March 2, 2011

Club Volleyball Training Questions


I am a high school and club coach in Oklahoma. I am working with a girl in my club who will be a freshman in my high school program next year (she's either 13 or 14). She is an elite level basketball player, from a lower income family and she's just figuring out volleyball. She is a first year club player.

That being said she's an exceptional athlete and while she looks super awkward on the volleyball court, in just a month or two she has already started to figure it out. However, I have a few problems.

1. I can't get her to swing high (I read a recent post you made on this problem, and I'm going to implement your suggestions). She jumps really high already, high enough that she hits the ball down, even though she hits it by her ear, she just doesn't have any power behind it.

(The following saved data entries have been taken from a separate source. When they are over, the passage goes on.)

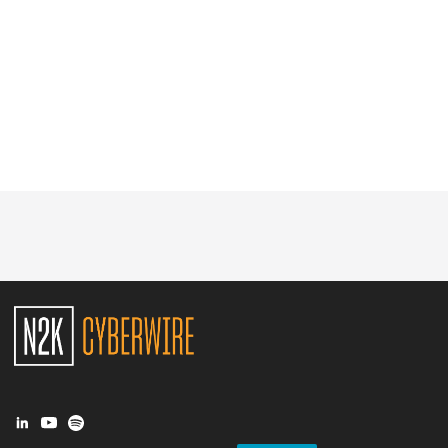
Glossary
N2K PRO
CISO Perspectives
Podcasts
Briefings
Hash Table
st
1
Principles Course
DEV
API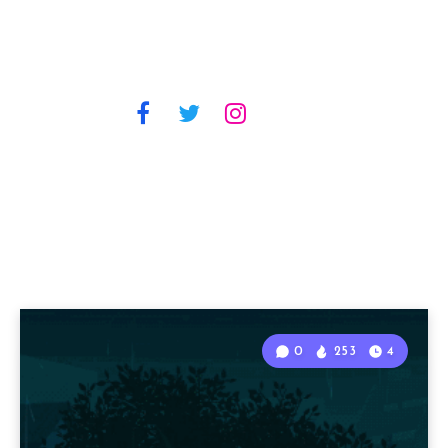
0
253
4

2. Any suggestions on drills or concepts for how to get her familiar with the speed of the game? I get a lot of players who lack familiarity with the game (i.e. have only played low level rotational or no volleyball when they get to 9th grade) and I have a hard time getting them to understand the speed they need to play with. They seem to have the mentality "I'm just too slow and I can't get there" in everything from serve receive to defense to hitting. Other than saying, "yes you can" I'm at a loss.

3. She is currently playing with our 16s team as a 14 (we're a very small and very local club and didn't get enough 14s for a team) and she is more physically mature than most of the older girls on the team. However she lacks confidence. I think that she will realize that she's perfectly capable of playing up. Is this traumatizing her forever, or a good motivational move on my part, any thoughts.?

Thanks, K.B.

Your player is so young and so raw, that her learning curve will be very steep. The best thing you can do is focus on the correct skill sets, try to remove any bad habits (like the low contact point) and keep positive. It is tough to play up, especially as a newer player.

1. On her swing, follow my previous post on the topic and have her play a lot of pepper while you watch. It is easier to improve towards changing the arm swing during pepper than by front row attacks.

2. For catching up to the speed of Volleyball, break the game down into it's group/position components and provide lots of reps, while trying to increase tempo - faster sets, faster passes, tougher serves. For instance, outside hitters pass and release to attack with the tempo being fast. Middle attackers load and attack, and reload and transition attack. By you pushing tempo, after breaking out specific components of Volleyball competition, it will allow for a bit of help. Finally, players just have to fake it until they make it. Late arriving players will always be slow until they adjust their rpms. It is the same with college players; those which played on low level club teams always need more time to get up to speed versus those who were on elite level programs. And even those elite level freshman RARELY come in at the same tempo as the returners; it takes time to transition to the next level of competition.

I now tell my incoming freshman to focus more on conditioning and less on lifting. This is an effort to help them transition better to the increased speed of the college game. Too often incoming college players get too focused on being strong and they let their cardio slip. You have to be in shape to move fast for extended periods of training and competition.

3. Initial confidence is just bravado, but real confidence is earned. As she gets more comfortable with her skills, as she sees more individual success, and as she adjusts to the speed of playing up, her confidence will rise. You really have no choice, as there is no 14's team for her to play with; just keep up the positives and remind her she is playing with/against players two years older. It is the same thing I tell my freshman when they struggle; their upperclassmen team mates have been grinding out college volleyball et al for two years, so you really can't compare yourself to them this early.

Good luck and thanks for being a reader.